Restate the data exactly as given and keep the pictures out.

***** ENTRIES PROVIDED

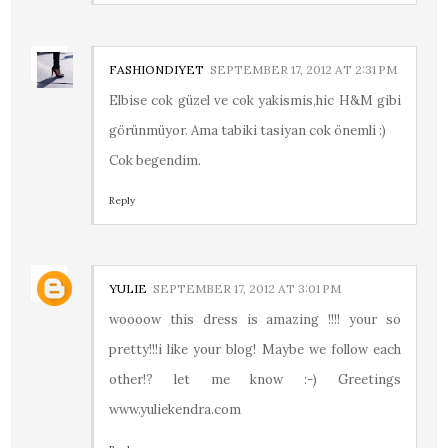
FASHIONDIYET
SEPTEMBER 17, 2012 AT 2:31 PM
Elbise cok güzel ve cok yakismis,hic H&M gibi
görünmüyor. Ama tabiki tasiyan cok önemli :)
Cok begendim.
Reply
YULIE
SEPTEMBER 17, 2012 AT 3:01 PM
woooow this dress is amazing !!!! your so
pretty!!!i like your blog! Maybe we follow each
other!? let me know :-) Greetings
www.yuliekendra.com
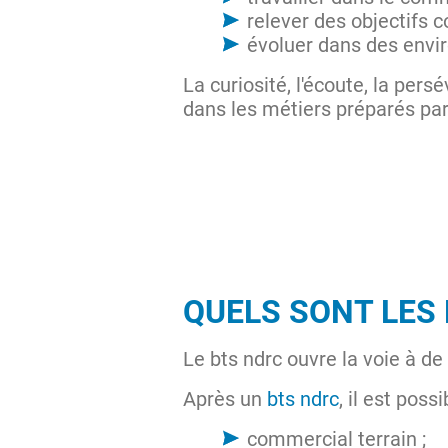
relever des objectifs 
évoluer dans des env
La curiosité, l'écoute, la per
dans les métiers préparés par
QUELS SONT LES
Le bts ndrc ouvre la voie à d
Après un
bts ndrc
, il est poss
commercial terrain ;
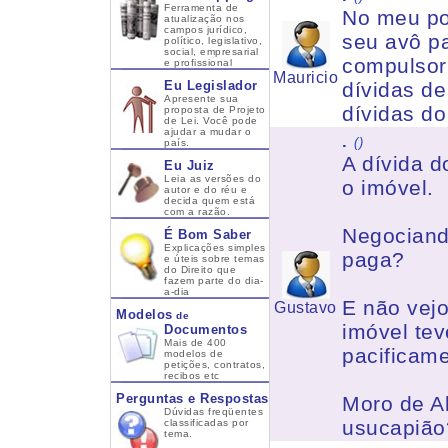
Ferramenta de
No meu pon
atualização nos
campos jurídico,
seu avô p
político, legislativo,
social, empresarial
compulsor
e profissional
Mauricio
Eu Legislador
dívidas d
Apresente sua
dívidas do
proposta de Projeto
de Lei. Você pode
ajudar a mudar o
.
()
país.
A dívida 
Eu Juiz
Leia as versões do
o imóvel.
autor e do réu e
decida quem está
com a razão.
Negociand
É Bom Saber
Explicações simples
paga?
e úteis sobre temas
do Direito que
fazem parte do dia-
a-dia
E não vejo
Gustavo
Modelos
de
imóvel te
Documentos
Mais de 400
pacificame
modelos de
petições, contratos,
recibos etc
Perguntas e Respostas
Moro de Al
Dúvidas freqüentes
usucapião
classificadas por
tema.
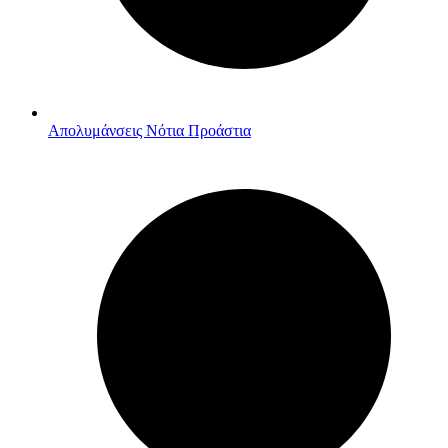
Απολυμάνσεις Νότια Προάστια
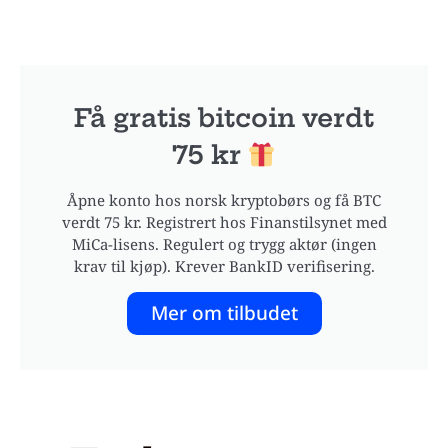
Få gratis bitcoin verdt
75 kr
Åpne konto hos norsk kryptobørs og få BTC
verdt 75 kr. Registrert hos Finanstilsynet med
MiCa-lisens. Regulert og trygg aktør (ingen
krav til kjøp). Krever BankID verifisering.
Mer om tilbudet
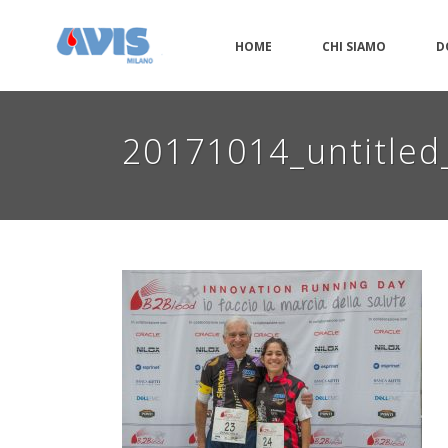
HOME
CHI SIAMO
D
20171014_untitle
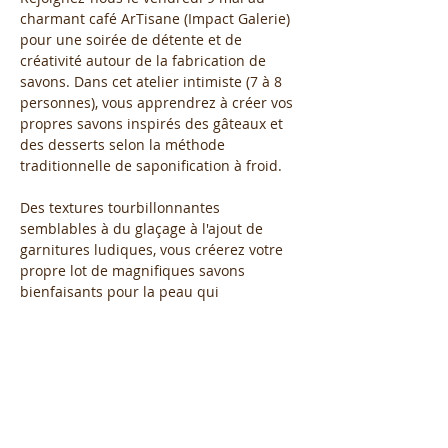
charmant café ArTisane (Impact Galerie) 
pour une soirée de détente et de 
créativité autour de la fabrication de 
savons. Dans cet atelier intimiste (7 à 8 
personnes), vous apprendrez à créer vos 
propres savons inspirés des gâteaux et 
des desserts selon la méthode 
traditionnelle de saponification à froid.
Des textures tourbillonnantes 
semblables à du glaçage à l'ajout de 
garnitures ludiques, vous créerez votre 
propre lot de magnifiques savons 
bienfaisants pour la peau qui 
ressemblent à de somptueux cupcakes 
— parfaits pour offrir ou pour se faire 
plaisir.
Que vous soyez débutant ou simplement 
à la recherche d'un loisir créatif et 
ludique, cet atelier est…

**********

§ WRITTEN ANSWER:
FASHIONDIYET
SEPTEMBER 17, 2012 AT 2:31 PM
Elbise cok güzel ve cok yakismis,hic H&M gibi
görünmüyor. Ama tabiki tasiyan cok önemli :)
Cok begendim.
Reply
YULIE
SEPTEMBER 17, 2012 AT 3:01 PM
woooow this dress is amazing !!!! your so
pretty!!!i like your blog! Maybe we follow each
other!? let me know :-) Greetings
www.yuliekendra.com
relever des objectifs 
évoluer dans des env
La curiosité, l'écoute, la per
dans les métiers préparés par
QUELS SONT LES
Le bts ndrc ouvre la voie à d
Après un
bts ndrc
, il est poss
commercial terrain ;
Ferramenta de
No meu pon
atualização nos
campos jurídico,
seu avô p
político, legislativo,
social, empresarial
compulsor
e profissional
Mauricio
Eu Legislador
dívidas d
Apresente sua
dívidas do
proposta de Projeto
de Lei. Você pode
ajudar a mudar o
.
()
país.
A dívida 
Eu Juiz
Leia as versões do
o imóvel.
autor e do réu e
decida quem está
com a razão.
Negociand
É Bom Saber
Explicações simples
paga?
e úteis sobre temas
do Direito que
fazem parte do dia-
a-dia
E não vejo
Gustavo
Modelos
de
imóvel te
Documentos
Mais de 400
pacificame
modelos de
petições, contratos,
recibos etc
Perguntas e Respostas
Moro de Al
Dúvidas freqüentes
usucapião
classificadas por
tema.
Απολυμάνσεις Νότια Προάστια
Få gratis bitcoin verdt
75 kr
Åpne konto hos norsk kryptobørs og få BTC
verdt 75 kr. Registrert hos Finanstilsynet med
MiCa-lisens. Regulert og trygg aktør (ingen
krav til kjøp). Krever BankID verifisering.
Mer om tilbudet
HOME
CHI SIAMO
D
20171014_untitle
charmant café ArTisane (Impact Galerie) 
pour une soirée de détente et de 
créativité autour de la fabrication de 
savons. Dans cet atelier intimiste (7 à 8 
personnes), vous apprendrez à créer vos 
propres savons inspirés des gâteaux et 
des desserts selon la méthode 
traditionnelle de saponification à froid.
Des textures tourbillonnantes 
semblables à du glaçage à l'ajout de 
garnitures ludiques, vous créerez votre 
propre lot de magnifiques savons 
bienfaisants pour la peau qui 
ressemblent à de somptueux cupcakes 
— parfaits pour offrir ou pour se faire 
plaisir.
Que vous soyez débutant ou simplement 
à la recherche d'un loisir créatif et 
ludique, cet atelier est…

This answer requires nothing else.